Turns out Pluto is home to some big-ass ice-covered volcanoes, which once barfed out liquid space slush. Photo: NASA


The Inertia

In the proverbial manhood measuring contest of our solar system, Pluto is as far from the winner as it is from the sun. The tiny planet (or dwarf planet or asteroid or whatever) is like the prepubescent boy of the solar system while, say, Jupiter is like the Ron Jeremy. But what it lacks in overall size, Pluto is slowly but surely making up for in cosmic curiosities, giving hope to growers-not-showers everywhere.

A recent report from NASA says that the New Horizons spacecraft zoomed Pluto last July and found some massive land features as seen by geothermal snapshots. The photos show possible ice volcanoes (or cyrovolcanoes), which may have only recently ceased to spew space slush, that tower as high as earth’s largest peaks.

The two seen in the photo above, named Wright Mons and Piccard Mons, are 2 and 3.5 miles high, respectively. Those heights rival even Earth’s most treacherous and towering precipice, Mt. Everest. And the smaller of the two has an opening of about 35 miles wide. For southern Californians, that’s a few miles further than Catalina Island.

“The New Horizons mission has taken what we thought we knew about Pluto and turned it upside down,” said Jim Green, director of planetary science at NASA Headquarters in Washington in a press release. “It’s why we explore – to satisfy our innate curiosity and answer deeper questions about how we got here and what lies beyond the next horizon.”

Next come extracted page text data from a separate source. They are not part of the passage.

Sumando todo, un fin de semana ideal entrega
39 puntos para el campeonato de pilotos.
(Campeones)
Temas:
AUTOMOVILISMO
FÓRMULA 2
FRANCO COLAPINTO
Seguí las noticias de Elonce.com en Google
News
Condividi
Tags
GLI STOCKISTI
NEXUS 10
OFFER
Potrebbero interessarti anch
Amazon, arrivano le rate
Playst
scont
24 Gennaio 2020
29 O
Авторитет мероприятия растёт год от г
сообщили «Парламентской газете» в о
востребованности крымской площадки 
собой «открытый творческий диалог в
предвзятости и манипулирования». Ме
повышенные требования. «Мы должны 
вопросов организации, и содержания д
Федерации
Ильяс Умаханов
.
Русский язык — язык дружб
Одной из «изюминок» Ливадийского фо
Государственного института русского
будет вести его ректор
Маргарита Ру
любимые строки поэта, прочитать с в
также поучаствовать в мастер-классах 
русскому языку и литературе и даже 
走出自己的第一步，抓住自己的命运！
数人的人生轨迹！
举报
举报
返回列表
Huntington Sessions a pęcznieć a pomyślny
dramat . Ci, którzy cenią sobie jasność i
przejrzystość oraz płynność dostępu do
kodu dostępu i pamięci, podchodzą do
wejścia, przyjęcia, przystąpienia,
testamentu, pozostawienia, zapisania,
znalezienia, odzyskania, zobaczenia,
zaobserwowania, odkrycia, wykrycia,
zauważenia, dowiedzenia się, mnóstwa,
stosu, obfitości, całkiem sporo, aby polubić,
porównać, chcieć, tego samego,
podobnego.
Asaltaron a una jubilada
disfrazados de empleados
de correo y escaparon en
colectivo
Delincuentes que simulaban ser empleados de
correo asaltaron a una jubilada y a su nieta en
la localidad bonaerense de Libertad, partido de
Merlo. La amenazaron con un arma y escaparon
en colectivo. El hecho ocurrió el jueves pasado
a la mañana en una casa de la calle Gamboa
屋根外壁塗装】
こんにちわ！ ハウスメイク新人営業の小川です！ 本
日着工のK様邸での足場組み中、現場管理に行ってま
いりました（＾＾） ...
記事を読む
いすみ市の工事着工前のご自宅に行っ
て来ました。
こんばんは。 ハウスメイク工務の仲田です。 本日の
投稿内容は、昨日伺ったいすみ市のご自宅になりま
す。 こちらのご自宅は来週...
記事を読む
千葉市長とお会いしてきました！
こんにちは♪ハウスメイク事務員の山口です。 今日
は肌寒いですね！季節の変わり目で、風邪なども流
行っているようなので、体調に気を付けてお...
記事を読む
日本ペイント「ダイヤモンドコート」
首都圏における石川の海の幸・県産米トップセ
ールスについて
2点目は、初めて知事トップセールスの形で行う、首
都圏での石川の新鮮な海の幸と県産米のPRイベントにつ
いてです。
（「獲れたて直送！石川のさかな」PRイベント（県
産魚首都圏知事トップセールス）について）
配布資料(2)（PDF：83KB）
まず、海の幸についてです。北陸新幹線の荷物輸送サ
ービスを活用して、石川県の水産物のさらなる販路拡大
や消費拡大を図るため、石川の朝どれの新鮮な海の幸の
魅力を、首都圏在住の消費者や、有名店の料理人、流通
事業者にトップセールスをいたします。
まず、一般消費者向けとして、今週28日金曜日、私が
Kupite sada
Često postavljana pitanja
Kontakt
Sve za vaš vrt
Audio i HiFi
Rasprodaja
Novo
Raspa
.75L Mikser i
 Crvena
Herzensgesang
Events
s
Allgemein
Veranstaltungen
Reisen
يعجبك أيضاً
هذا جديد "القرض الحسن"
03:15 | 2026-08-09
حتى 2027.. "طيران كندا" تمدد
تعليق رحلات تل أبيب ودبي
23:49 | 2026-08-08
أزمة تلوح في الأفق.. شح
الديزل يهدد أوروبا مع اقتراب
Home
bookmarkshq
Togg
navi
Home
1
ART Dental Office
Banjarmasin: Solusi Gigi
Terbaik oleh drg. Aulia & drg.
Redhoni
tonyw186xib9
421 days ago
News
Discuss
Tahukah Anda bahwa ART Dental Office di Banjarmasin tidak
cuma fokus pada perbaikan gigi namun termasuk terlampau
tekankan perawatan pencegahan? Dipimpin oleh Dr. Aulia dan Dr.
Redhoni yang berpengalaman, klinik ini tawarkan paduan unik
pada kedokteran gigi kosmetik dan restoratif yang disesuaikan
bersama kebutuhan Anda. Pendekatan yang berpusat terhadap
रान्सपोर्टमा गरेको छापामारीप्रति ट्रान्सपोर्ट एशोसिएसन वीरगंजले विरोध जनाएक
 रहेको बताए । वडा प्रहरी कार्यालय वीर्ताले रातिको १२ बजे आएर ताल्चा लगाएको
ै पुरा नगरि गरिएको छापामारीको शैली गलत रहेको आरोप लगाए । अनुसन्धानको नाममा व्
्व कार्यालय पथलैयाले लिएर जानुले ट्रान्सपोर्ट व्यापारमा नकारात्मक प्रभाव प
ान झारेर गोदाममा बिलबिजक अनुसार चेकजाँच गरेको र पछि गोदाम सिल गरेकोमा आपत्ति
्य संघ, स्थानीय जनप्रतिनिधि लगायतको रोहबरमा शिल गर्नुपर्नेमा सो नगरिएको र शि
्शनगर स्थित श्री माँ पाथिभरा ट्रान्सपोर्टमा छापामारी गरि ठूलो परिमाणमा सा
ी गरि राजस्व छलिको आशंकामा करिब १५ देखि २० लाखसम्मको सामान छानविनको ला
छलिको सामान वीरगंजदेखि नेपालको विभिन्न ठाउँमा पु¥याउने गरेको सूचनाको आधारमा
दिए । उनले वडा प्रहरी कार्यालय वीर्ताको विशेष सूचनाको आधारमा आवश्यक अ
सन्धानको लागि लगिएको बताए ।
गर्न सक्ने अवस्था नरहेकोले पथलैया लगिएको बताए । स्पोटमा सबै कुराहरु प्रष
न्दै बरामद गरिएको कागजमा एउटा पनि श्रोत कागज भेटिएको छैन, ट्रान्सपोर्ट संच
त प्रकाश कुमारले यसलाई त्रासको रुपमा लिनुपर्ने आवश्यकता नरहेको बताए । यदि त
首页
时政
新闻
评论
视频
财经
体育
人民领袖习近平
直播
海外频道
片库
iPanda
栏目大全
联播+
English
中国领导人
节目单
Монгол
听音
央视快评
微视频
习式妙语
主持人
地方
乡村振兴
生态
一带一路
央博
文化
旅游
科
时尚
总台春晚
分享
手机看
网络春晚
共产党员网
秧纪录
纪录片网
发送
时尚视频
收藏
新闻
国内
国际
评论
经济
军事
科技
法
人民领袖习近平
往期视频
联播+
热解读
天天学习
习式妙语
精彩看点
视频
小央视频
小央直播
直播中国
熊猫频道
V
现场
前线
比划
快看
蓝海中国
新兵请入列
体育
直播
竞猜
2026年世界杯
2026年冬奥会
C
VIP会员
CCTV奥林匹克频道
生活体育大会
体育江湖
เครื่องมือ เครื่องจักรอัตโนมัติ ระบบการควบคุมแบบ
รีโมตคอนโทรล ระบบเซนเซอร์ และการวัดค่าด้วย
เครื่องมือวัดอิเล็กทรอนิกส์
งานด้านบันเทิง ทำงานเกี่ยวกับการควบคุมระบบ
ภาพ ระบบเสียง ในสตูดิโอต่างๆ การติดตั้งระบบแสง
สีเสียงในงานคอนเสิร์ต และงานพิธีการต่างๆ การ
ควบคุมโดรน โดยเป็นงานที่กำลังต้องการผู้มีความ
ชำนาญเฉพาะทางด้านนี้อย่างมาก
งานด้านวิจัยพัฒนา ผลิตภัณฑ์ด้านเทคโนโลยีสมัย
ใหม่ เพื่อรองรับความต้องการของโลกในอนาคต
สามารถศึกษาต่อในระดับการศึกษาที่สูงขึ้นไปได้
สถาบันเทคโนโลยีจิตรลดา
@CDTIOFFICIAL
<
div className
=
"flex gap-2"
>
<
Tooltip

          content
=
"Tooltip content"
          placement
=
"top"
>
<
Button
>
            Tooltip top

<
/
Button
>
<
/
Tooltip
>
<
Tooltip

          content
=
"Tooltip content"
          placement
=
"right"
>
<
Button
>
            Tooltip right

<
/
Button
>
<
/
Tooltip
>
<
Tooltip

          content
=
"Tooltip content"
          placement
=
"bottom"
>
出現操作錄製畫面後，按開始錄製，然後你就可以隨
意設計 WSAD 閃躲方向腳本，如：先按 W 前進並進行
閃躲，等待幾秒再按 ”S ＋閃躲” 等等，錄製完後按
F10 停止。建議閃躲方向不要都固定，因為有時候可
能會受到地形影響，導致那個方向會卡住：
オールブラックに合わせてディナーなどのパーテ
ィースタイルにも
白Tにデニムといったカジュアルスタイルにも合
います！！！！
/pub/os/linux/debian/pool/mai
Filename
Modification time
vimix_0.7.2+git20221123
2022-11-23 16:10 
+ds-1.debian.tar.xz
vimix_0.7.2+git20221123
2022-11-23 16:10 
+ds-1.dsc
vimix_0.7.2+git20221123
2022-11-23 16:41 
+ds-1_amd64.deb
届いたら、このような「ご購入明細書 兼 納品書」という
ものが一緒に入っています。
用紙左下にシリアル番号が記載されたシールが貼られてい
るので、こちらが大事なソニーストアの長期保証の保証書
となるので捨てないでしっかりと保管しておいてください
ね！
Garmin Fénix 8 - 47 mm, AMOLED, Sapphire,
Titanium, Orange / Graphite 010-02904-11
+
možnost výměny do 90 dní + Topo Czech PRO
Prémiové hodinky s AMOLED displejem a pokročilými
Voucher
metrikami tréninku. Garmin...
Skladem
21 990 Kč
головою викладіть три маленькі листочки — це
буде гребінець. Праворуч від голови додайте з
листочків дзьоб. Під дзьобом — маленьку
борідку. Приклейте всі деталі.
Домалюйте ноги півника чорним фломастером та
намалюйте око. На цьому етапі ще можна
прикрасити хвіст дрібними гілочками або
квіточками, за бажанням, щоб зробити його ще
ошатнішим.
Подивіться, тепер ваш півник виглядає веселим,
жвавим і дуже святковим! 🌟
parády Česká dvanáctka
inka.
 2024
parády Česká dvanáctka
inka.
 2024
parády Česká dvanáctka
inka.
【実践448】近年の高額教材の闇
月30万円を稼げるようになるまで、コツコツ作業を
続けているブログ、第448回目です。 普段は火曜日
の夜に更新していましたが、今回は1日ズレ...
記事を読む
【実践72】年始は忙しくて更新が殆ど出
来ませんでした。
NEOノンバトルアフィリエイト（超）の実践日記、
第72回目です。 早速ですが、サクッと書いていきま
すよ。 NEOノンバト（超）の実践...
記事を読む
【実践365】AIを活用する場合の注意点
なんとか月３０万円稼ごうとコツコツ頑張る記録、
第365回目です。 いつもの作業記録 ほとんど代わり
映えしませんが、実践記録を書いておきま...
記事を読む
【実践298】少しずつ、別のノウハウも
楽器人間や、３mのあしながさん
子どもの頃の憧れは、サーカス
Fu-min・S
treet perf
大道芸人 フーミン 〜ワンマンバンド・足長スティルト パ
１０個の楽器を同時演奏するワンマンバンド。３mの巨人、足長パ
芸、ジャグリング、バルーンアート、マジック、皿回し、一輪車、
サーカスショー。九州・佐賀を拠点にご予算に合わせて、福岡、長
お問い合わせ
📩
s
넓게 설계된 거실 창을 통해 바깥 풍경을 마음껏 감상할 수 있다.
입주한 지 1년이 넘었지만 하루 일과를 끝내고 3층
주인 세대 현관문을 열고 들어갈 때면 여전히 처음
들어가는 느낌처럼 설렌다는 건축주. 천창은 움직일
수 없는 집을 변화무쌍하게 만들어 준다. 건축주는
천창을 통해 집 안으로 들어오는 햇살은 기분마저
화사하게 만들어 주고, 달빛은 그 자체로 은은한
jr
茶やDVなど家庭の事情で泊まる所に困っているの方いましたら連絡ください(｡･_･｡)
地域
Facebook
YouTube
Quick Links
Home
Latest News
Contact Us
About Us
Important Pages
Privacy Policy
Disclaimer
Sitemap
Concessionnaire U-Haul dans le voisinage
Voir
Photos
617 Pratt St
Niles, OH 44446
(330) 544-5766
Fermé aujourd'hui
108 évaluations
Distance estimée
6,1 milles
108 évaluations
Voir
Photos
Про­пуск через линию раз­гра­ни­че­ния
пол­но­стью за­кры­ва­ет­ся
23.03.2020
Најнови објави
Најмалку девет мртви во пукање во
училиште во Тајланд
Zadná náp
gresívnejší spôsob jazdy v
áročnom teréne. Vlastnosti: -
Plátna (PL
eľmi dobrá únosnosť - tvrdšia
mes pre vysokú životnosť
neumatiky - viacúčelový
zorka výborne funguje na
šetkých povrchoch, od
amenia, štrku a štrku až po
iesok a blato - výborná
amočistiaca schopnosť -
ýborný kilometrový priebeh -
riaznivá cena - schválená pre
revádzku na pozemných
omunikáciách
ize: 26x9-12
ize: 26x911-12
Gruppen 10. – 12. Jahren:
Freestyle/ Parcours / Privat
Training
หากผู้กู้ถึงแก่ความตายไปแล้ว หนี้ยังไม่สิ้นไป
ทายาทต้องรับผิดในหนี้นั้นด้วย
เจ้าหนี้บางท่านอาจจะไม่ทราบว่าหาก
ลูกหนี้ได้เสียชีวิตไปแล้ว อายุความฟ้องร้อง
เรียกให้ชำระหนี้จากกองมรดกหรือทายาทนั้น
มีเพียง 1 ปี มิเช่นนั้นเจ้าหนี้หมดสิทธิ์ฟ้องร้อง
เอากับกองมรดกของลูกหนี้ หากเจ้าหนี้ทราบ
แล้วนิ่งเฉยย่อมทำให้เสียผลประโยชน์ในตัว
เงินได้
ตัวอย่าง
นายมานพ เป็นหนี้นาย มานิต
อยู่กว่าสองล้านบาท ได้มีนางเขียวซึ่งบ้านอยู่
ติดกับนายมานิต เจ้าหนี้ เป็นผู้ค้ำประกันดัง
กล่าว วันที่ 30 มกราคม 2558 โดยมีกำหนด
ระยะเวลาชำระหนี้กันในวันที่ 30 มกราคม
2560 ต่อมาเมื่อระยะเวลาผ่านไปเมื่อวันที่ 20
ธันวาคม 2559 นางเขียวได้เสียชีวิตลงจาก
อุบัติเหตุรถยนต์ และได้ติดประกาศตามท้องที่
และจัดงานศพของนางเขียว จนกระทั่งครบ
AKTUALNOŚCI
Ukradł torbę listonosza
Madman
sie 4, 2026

Aside from being valuable information about a distant world and solidifying man’s scientific grasp of the universe, this is HUGE news for Pluto. Now they have some ammo to fire at the other larger, much more endowed planets. If anything, it’s a confidence booster…and Pluto needed it after that whole “not a real planet” thing.

This adds credence to the age old planetary saying: It’s not the size of the planet that matters, but how you…spew gaseous, half-frozen space liquid from it via gigantic ice volcanoes.